Nine homes line Beverly Terrace between its two connections to State Avenue, which is off Ocean House Road and parallel to the nearby Trout Brook.
Residents have complained about lawns and basements flooding as a result of the situation. In the winter, the surface water freezes, causing a safety issue for pedestrians. The excess water drowns lawns and serves as a “mosquito haven” in the summer.
Elizabeth Matheson said her entire back yard at 6 Beverly Terrace has become a pond.
“I’ve lost 3 feet of my property to running water,” she said.
Last summer, the town hired Sebago Technics to document the conditions, develop options for drainage improvements and prepare repair cost estimates for the town to consider.
In a report, engineer Steve Harding said the surface water problems stem from basement drain surface discharges from individual sump pumps, the generally flat terrain of the area, and the lack of a public stormwater collection and conveyance system.
The recommendation is to install a new surface drainage system and meet with individual homeowners to tie their sump pump discharges into the new system.
Pre-design estimates place the cost of the project around $100,000; Malley said the funds would come from the town’s roadway and drainage account.
“While we understand there may be a desire of some in the neighborhood for the town to replace the common foundation pipe system, this approach would represent a deviation in normal practice for a municipality to publicly fund the replacement of a private system for the benefit of private residences,” Harding said in his report.

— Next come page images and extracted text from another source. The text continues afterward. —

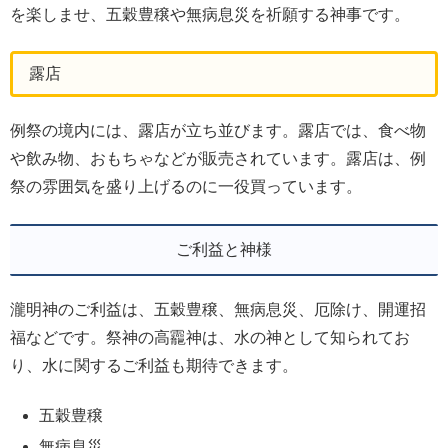
を楽しませ、五穀豊穣や無病息災を祈願する神事です。
露店
例祭の境内には、露店が立ち並びます。露店では、食べ物
や飲み物、おもちゃなどが販売されています。露店は、例
祭の雰囲気を盛り上げるのに一役買っています。
ご利益と神様
瀧明神のご利益は、五穀豊穣、無病息災、厄除け、開運招
福などです。祭神の高龗神は、水の神として知られてお
り、水に関するご利益も期待できます。
五穀豊穣
無病息災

According to the report, the new system would be about 4 feet deep and include five catch basins with open grates that allow surface water to enter the system and underground connection pipes to carry the stormwater to the desired location.
“They’re really angle points,” Malley said. “When we have to angle the pipe, we have to have a structure to do that.”
Connecting underground pipes can also be adapted to collect individual basement drainage by adding collection stubs to individual properties.
Sebago also explored improving the existing common foundation drain system, but said this would be more expensive and difficult because the outfall of the system “appears to be located in the driveway of the 14 State Ave. residential lot and then under a detached garage before out falling near Trout Brook.”
While that option would alleviate the amount of discharge groundwater water collected in basements, it may not effectively address the neighborhood’s surface water problem.
According to Harding, installing a new surface drainage system will reduce the residents’ dependence on the common foundation system and provide a way to discard excess groundwater without the need to pump it onto the ground surface.
The town will move forward by accepting bids from interested contractors and meeting with residents to discuss how their sump pumps could tie into the new systems.
Malley said construction may involve work on residents’ lawns, which would require the town to attain construction easements from property owners.
“That gives the town the right to work on private property,” he said. “We have to have that paperwork to protect you and protect the town.”
For years, property owners on Beverly Terrace in Cape Elizabeth have faced drainage issues related to the partial failure of a common cellar drain. Now the town is proposing a remedy that may cost $100,000.